HOUSTON, TEXAS. In 1997 Dr. Andrea Frustaci, MD and colleagues at the Catholic University of Rome made a fascinating discovery.
They performed biopsies of the right atrium in 12 patients with LAF and found that 8 (67%) of them had evidence of a current or past inflammation
in the heart tissue (myocarditis). They also checked 11 control subjects and found that none of their biopsy samples showed any signs of inflammation.
The Italian researchers conclude that inflammation and its aftermath (fibrotic tissue) is a likely cause of LAF.
The inflammation was found to be active in 3 of the 8 patients. These patients were treated with the anti-inflammatory medication prednisone.
They had no further LAF episodes over a 2-year follow-up. The remaining patients were treated with propafenone, sotalol, flecainide or amiodarone and
had numerous LAF episodes over the next 2 years[1].

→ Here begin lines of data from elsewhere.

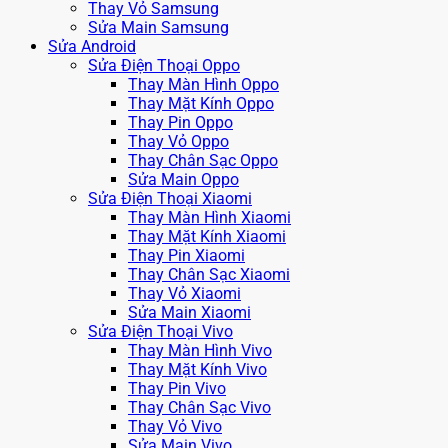
Thay Vỏ Samsung
Sửa Main Samsung
Sửa Android
Sửa Điện Thoại Oppo
Thay Màn Hình Oppo
Thay Mặt Kính Oppo
Thay Pin Oppo
Thay Vỏ Oppo
Thay Chân Sạc Oppo
Sửa Main Oppo
Sửa Điện Thoại Xiaomi
Thay Màn Hình Xiaomi
Thay Mặt Kính Xiaomi
Thay Pin Xiaomi
Thay Chân Sạc Xiaomi
Thay Vỏ Xiaomi
Sửa Main Xiaomi
Sửa Điện Thoại Vivo
Thay Màn Hình Vivo
Thay Mặt Kính Vivo
Thay Pin Vivo
Thay Chân Sạc Vivo
Thay Vỏ Vivo
Sửa Main Vivo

In January 2002 two research papers were published that clearly support the inflammation connection[2,3]. Both papers, one by American researchers
(Cleveland Clinic) and one by Greek researchers, report a significant association between the level of C-reactive protein (CRP), a marker of inflammation,
and the presence and severity of LAF.
The Cleveland researchers found that patients with AF, with or without structural heart disease, had significantly higher blood levels of
CRP than did controls (median value of 0.21 mg/dL versus 0.096 mg/dL). The average value for LAF patients was 0.21 mg/dL,
which was not significantly lower than that found in AF patients with structural heart disease (0.23 mg/dL). CRP levels were generally higher if the
patients were actually in atrial fibrillation or had come out of an episode within 24 hours of sampling. These patients had average CRP
values of 0.30 mg/dL as compared to 0.15 mg/dL for AF patients in sinus rhythm. It was also clear that patients with persistent AF had higher CRP
values than patients with paroxysmal AF (0.34 mg/dL versus 0.18 mg/dL). The researchers conclude that AF might induce or be induced by an inflammation,
which in turn may promote the persistence of AF[2].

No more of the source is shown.